— DESCRIPTION OF THE TASK —
Print the records below exactly, from the line containing "Aktuális események" down to the line containing "is een klein", both lines included, and omit every picture.

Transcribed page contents
"""
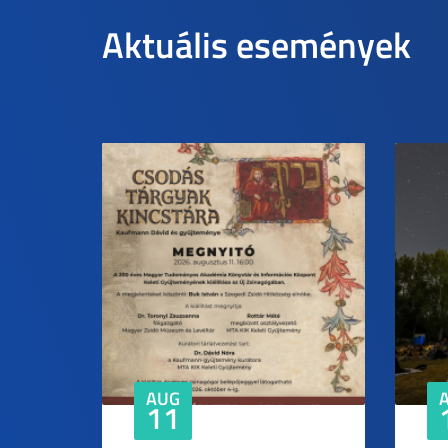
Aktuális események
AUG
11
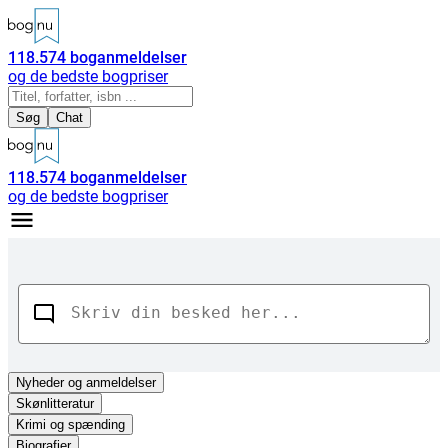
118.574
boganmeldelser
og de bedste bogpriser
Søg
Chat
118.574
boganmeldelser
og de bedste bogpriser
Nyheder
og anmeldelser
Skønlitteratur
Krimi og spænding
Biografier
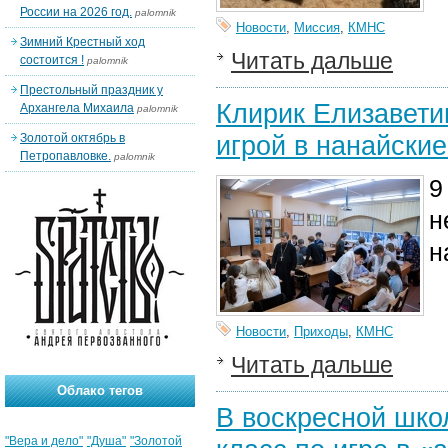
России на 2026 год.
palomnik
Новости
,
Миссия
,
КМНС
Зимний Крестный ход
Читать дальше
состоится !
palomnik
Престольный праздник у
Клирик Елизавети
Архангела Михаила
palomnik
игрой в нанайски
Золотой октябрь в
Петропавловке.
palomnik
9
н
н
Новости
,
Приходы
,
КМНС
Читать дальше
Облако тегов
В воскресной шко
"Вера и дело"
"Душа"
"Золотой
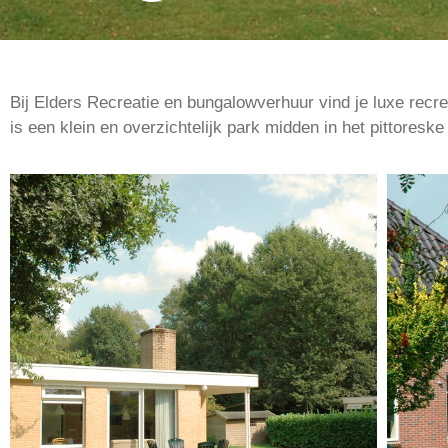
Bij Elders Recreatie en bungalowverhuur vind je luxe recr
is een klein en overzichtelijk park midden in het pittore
"""
"""
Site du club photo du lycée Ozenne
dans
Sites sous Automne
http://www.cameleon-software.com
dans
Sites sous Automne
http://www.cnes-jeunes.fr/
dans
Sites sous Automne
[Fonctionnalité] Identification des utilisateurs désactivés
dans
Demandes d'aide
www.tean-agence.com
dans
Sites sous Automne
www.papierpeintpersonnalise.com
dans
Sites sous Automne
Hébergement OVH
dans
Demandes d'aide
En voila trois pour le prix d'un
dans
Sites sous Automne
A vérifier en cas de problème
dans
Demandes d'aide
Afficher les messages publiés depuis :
"""
"""
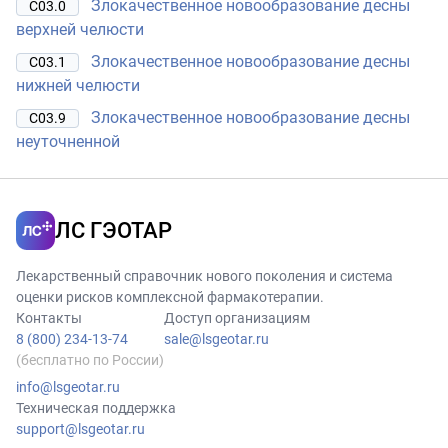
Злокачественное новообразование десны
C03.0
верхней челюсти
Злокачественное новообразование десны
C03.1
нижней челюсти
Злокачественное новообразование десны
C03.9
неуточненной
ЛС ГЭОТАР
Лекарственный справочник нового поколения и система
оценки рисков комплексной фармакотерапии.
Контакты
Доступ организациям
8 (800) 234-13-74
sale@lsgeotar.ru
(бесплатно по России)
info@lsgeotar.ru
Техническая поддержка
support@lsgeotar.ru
"""
— ANSWER SPACE —
Aktuális események
AUG
11
118.574
boganmeldelser
og de bedste bogpriser
Søg
Chat
118.574
boganmeldelser
og de bedste bogpriser
Nyheder
og anmeldelser
Skønlitteratur
Krimi og spænding
Biografier
России на 2026 год.
palomnik
Новости
,
Миссия
,
КМНС
Зимний Крестный ход
Читать дальше
состоится !
palomnik
Престольный праздник у
Клирик Елизавети
Архангела Михаила
palomnik
игрой в нанайски
Золотой октябрь в
Петропавловке.
palomnik
9
н
н
Новости
,
Приходы
,
КМНС
Читать дальше
Облако тегов
В воскресной шко
"Вера и дело"
"Душа"
"Золотой
Bij Elders Recreatie en bungalowverhuur vind je luxe recr
is een klein en overzichtelijk park midden in het pittore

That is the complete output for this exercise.